Dear Oliver.
I want very much to beg a favour. I have been working hard at Lythrum salicaria, which offers a most curious case (beating Primula all to bits) of trimorphism, & I hope my numerous crosses at home will explain the functional meaning of all the differences.2 This work has given me an intense wish to see fresh flowers of any member of the Lythraceæ.

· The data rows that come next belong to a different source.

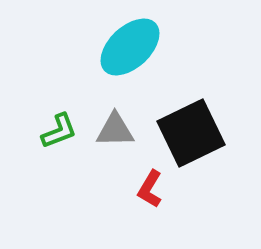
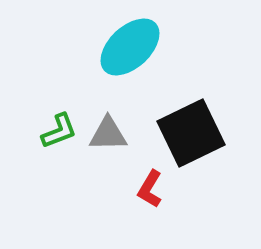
gray triangle: moved 7 px left, 4 px down
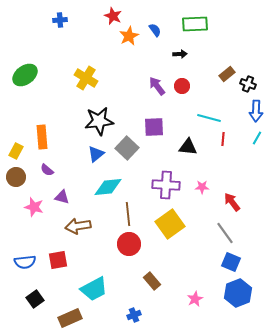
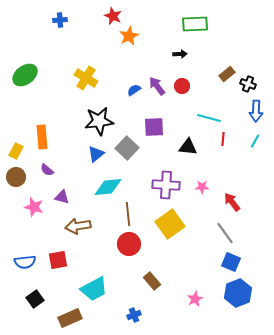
blue semicircle at (155, 30): moved 21 px left, 60 px down; rotated 88 degrees counterclockwise
cyan line at (257, 138): moved 2 px left, 3 px down
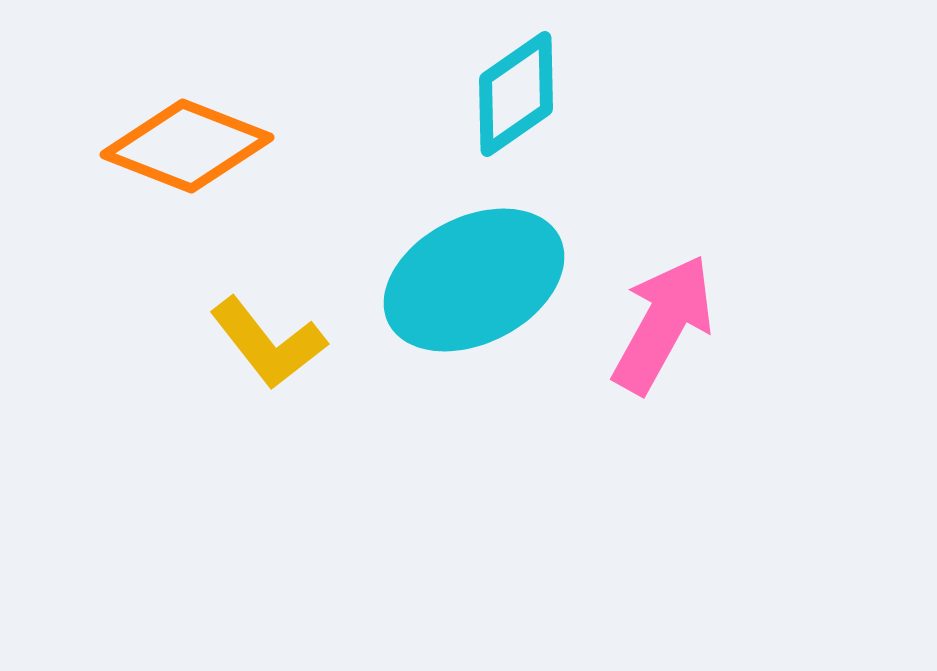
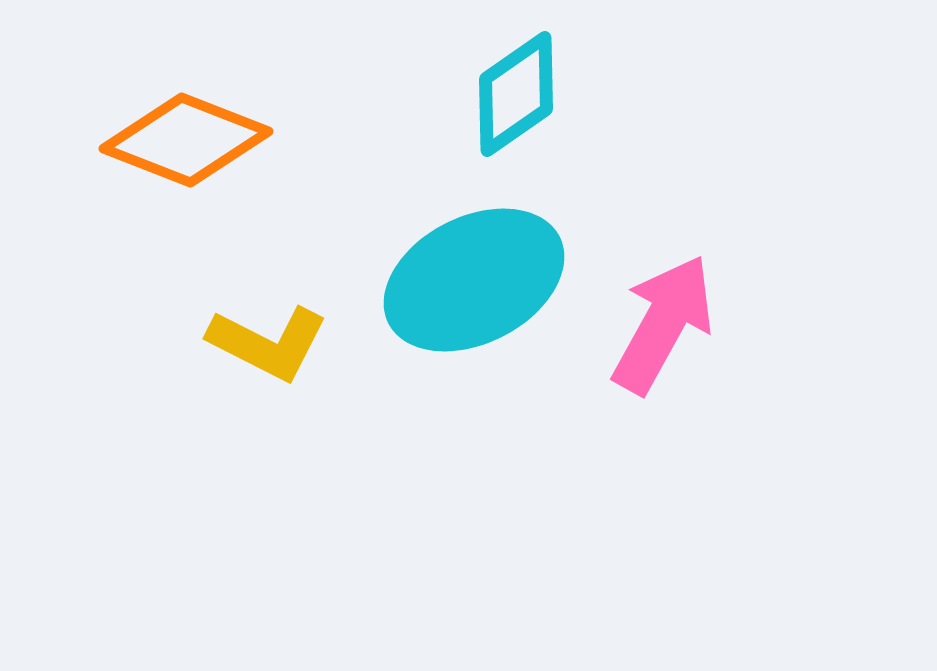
orange diamond: moved 1 px left, 6 px up
yellow L-shape: rotated 25 degrees counterclockwise
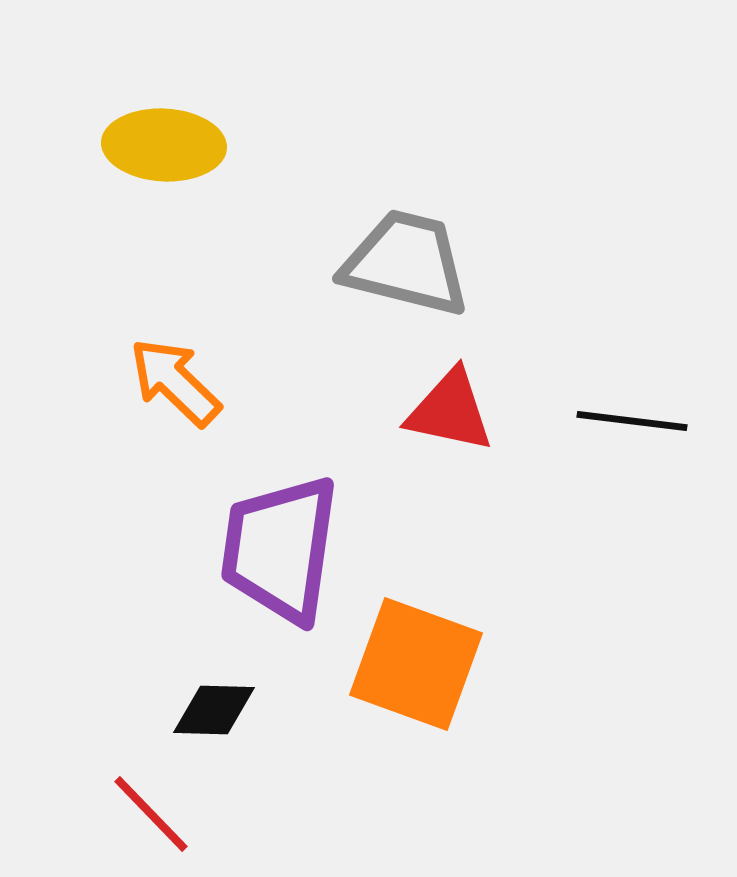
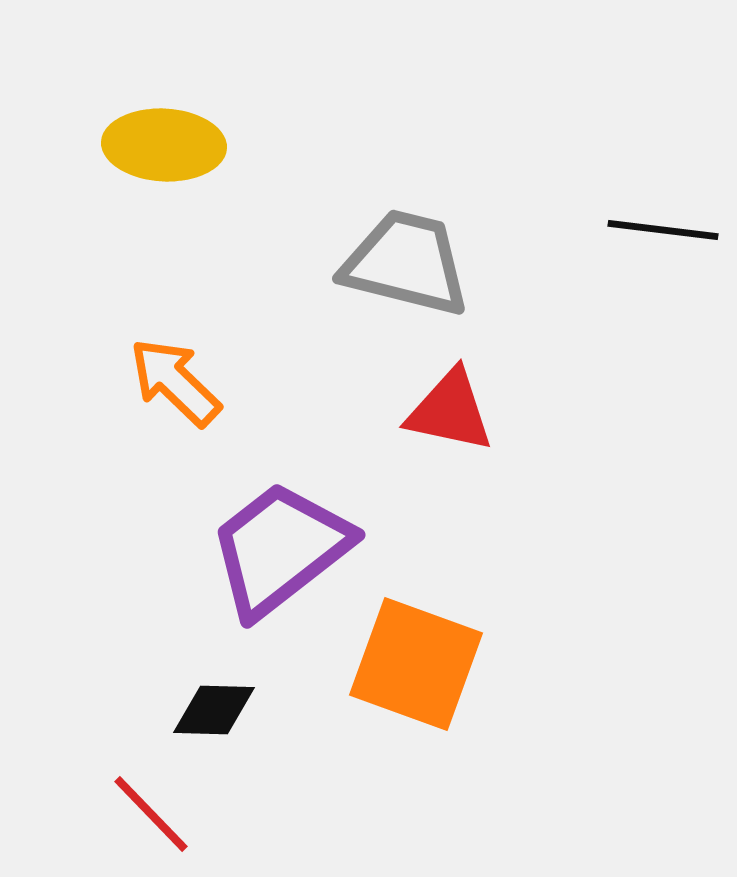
black line: moved 31 px right, 191 px up
purple trapezoid: rotated 44 degrees clockwise
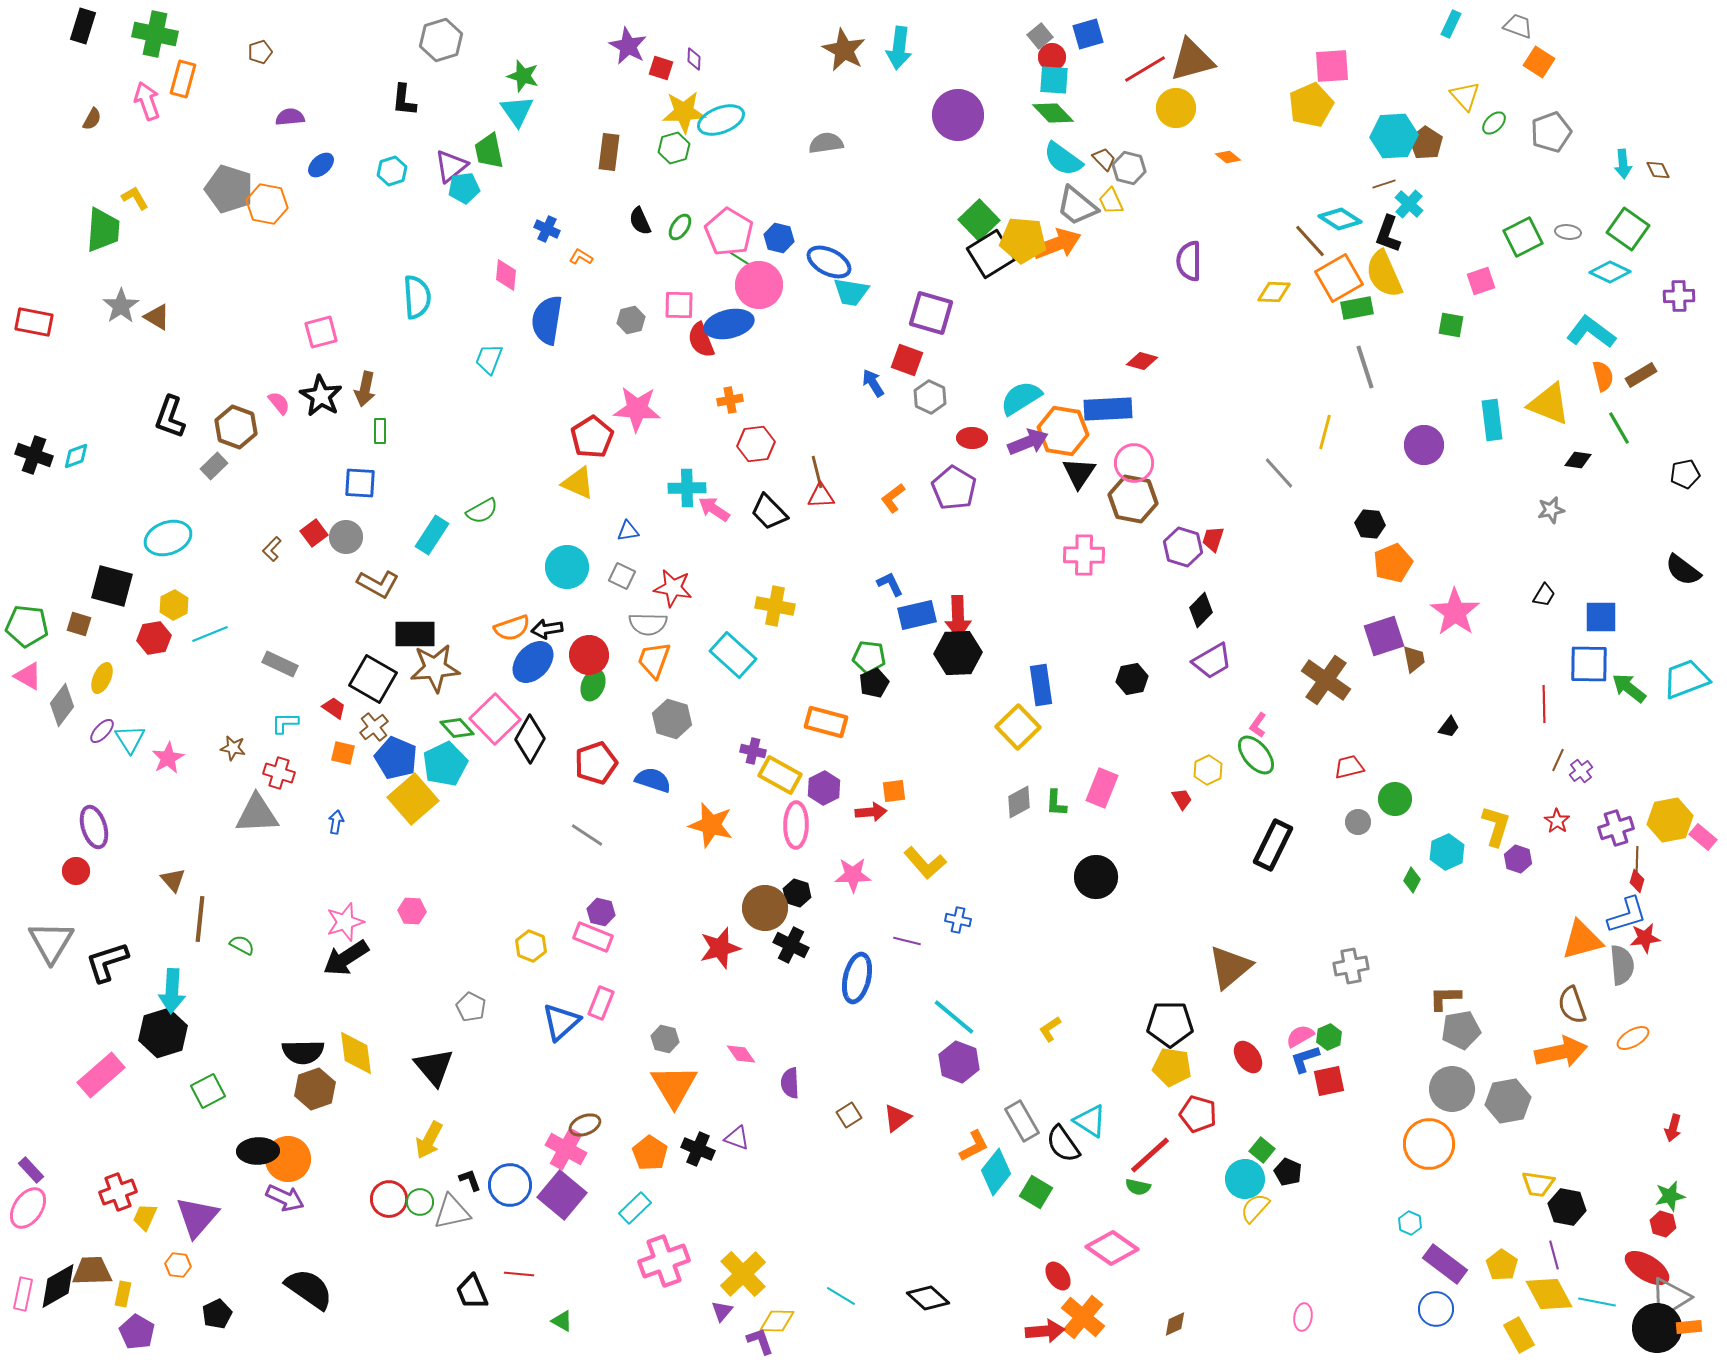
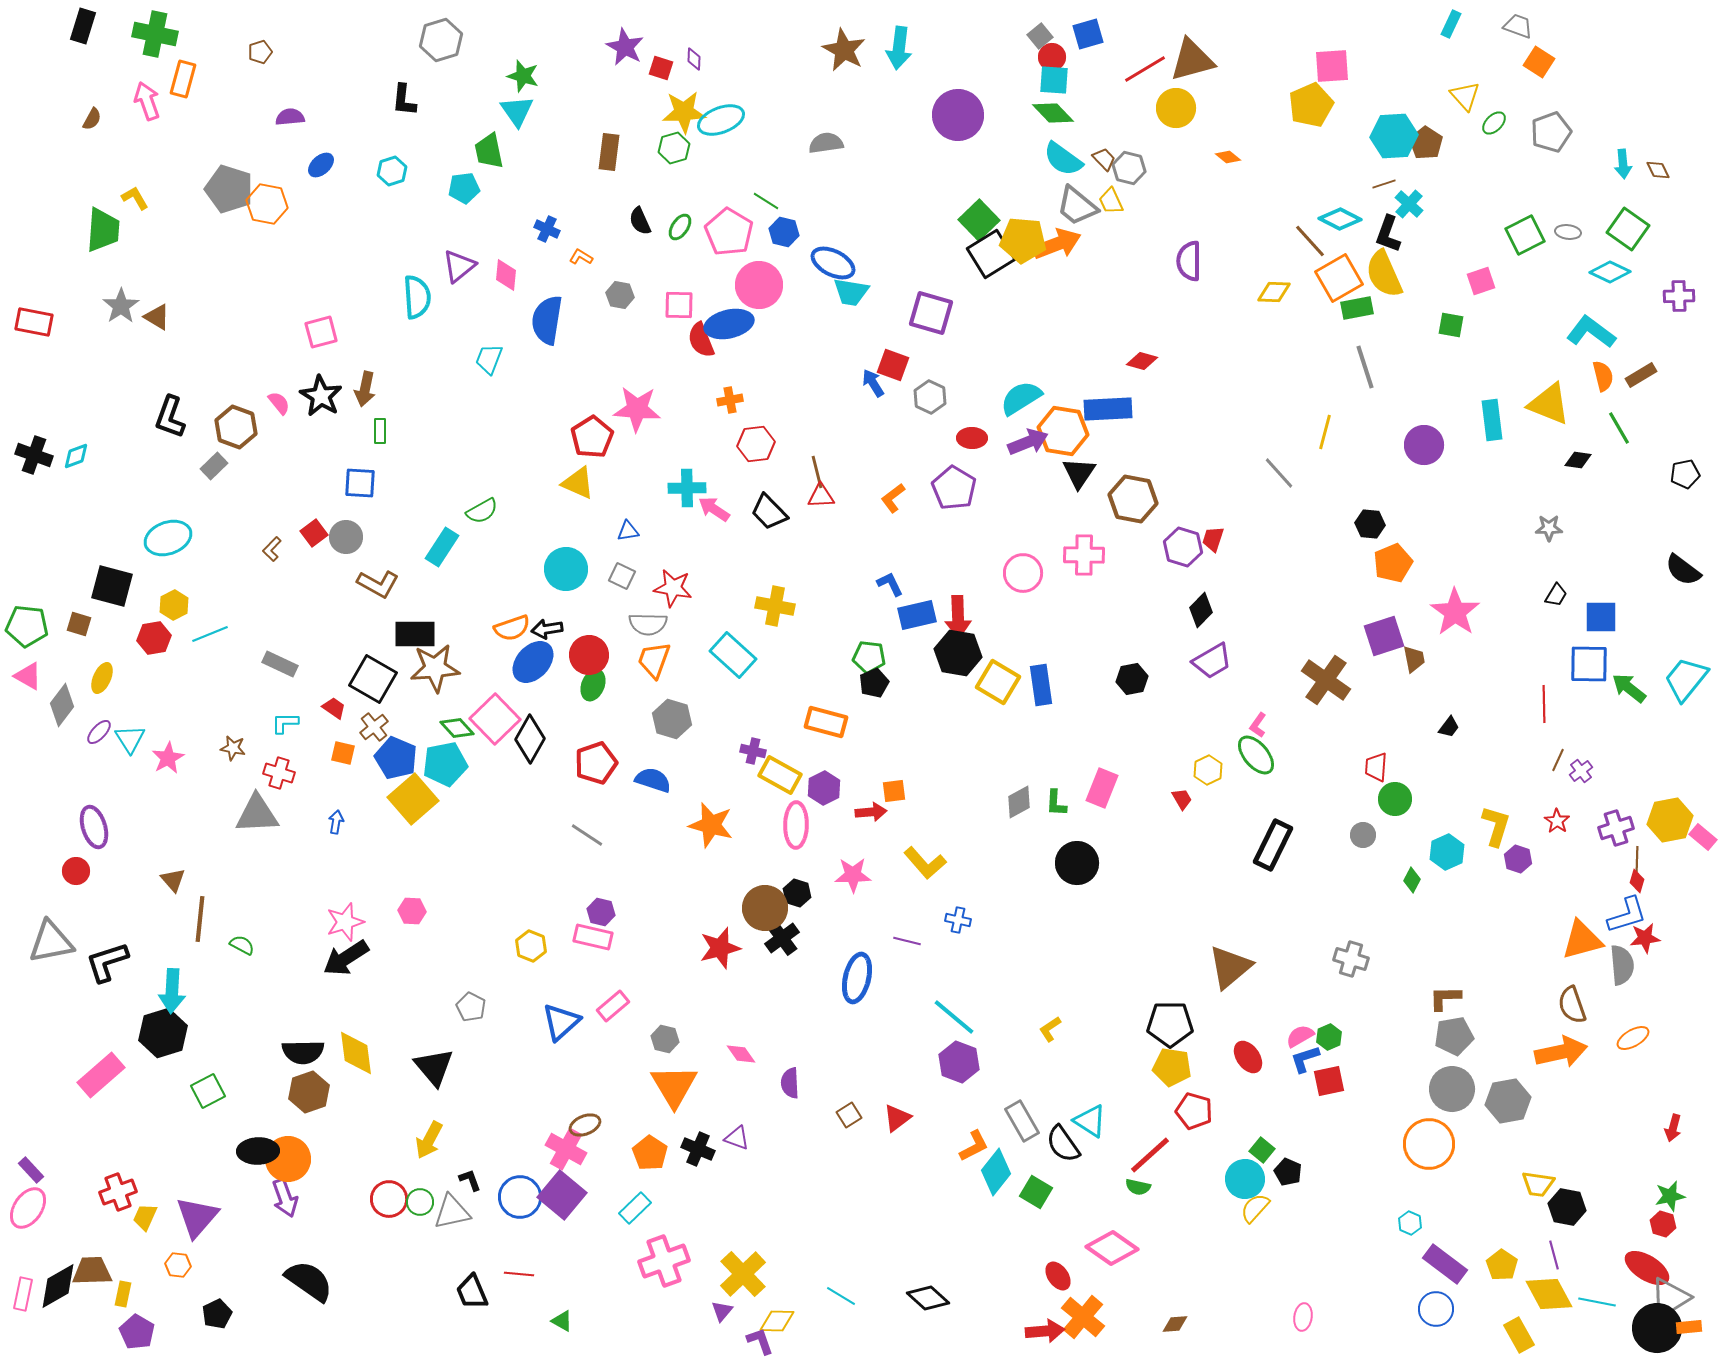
purple star at (628, 46): moved 3 px left, 1 px down
purple triangle at (451, 166): moved 8 px right, 100 px down
cyan diamond at (1340, 219): rotated 6 degrees counterclockwise
green square at (1523, 237): moved 2 px right, 2 px up
blue hexagon at (779, 238): moved 5 px right, 6 px up
green line at (742, 260): moved 24 px right, 59 px up
blue ellipse at (829, 262): moved 4 px right, 1 px down
gray hexagon at (631, 320): moved 11 px left, 25 px up; rotated 24 degrees clockwise
red square at (907, 360): moved 14 px left, 5 px down
pink circle at (1134, 463): moved 111 px left, 110 px down
gray star at (1551, 510): moved 2 px left, 18 px down; rotated 12 degrees clockwise
cyan rectangle at (432, 535): moved 10 px right, 12 px down
cyan circle at (567, 567): moved 1 px left, 2 px down
black trapezoid at (1544, 595): moved 12 px right
black hexagon at (958, 653): rotated 12 degrees clockwise
cyan trapezoid at (1686, 679): rotated 30 degrees counterclockwise
yellow square at (1018, 727): moved 20 px left, 45 px up; rotated 15 degrees counterclockwise
purple ellipse at (102, 731): moved 3 px left, 1 px down
cyan pentagon at (445, 764): rotated 15 degrees clockwise
red trapezoid at (1349, 767): moved 27 px right; rotated 72 degrees counterclockwise
gray circle at (1358, 822): moved 5 px right, 13 px down
black circle at (1096, 877): moved 19 px left, 14 px up
pink rectangle at (593, 937): rotated 9 degrees counterclockwise
gray triangle at (51, 942): rotated 48 degrees clockwise
black cross at (791, 945): moved 9 px left, 7 px up; rotated 28 degrees clockwise
gray cross at (1351, 966): moved 7 px up; rotated 28 degrees clockwise
pink rectangle at (601, 1003): moved 12 px right, 3 px down; rotated 28 degrees clockwise
gray pentagon at (1461, 1030): moved 7 px left, 6 px down
brown hexagon at (315, 1089): moved 6 px left, 3 px down
red pentagon at (1198, 1114): moved 4 px left, 3 px up
blue circle at (510, 1185): moved 10 px right, 12 px down
purple arrow at (285, 1198): rotated 45 degrees clockwise
black semicircle at (309, 1289): moved 8 px up
brown diamond at (1175, 1324): rotated 20 degrees clockwise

Have you anything in bloom at Kew?3 If so would you be so very kind as to send me anything in little tin by Post—tying something damp round cut off stems.— When you hear the case of Lythrum, I really think you will not think the trouble wasted.—4
We are here on account of a long miserable illness of one of my Boys from Scarlet Fever; & now my poor wife has caught it, but has almost recovered.—5 I have in consequence done hardly anything this summer.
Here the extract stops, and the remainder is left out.